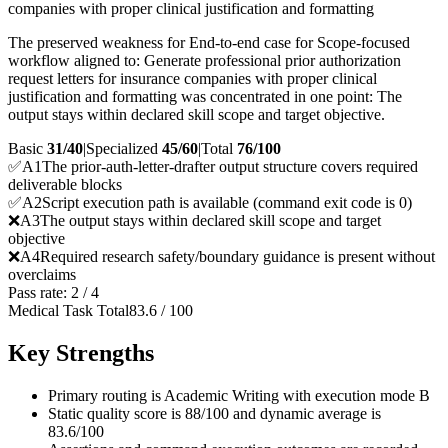
companies with proper clinical justification and formatting
The preserved weakness for End-to-end case for Scope-focused
workflow aligned to: Generate professional prior authorization
request letters for insurance companies with proper clinical
justification and formatting was concentrated in one point: The
output stays within declared skill scope and target objective.
Basic
31/40
|
Specialized
45/60
|
Total
76
/100
✅
A
1
The prior-auth-letter-drafter output structure covers required
deliverable blocks
✅
A
2
Script execution path is available (command exit code is 0)
❌
A
3
The output stays within declared skill scope and target
objective
❌
A
4
Required research safety/boundary guidance is present without
overclaims
Pass rate:
2
/
4
Medical Task Total
83.6
/
100
Key Strengths
Primary routing is Academic Writing with execution mode B
Static quality score is 88/100 and dynamic average is
83.6/100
====
:: WORK TO BE COMPLETED ::
Return every entry word for word, leaving the pictures out.

:: THE COMPLETED TASK ::
companies with proper clinical justification and formatting
The preserved weakness for End-to-end case for Scope-focused
workflow aligned to: Generate professional prior authorization
request letters for insurance companies with proper clinical
justification and formatting was concentrated in one point: The
output stays within declared skill scope and target objective.
Basic
31/40
|
Specialized
45/60
|
Total
76
/100
✅
A
1
The prior-auth-letter-drafter output structure covers required
deliverable blocks
✅
A
2
Script execution path is available (command exit code is 0)
❌
A
3
The output stays within declared skill scope and target
objective
❌
A
4
Required research safety/boundary guidance is present without
overclaims
Pass rate:
2
/
4
Medical Task Total
83.6
/
100
Key Strengths
Primary routing is Academic Writing with execution mode B
Static quality score is 88/100 and dynamic average is
83.6/100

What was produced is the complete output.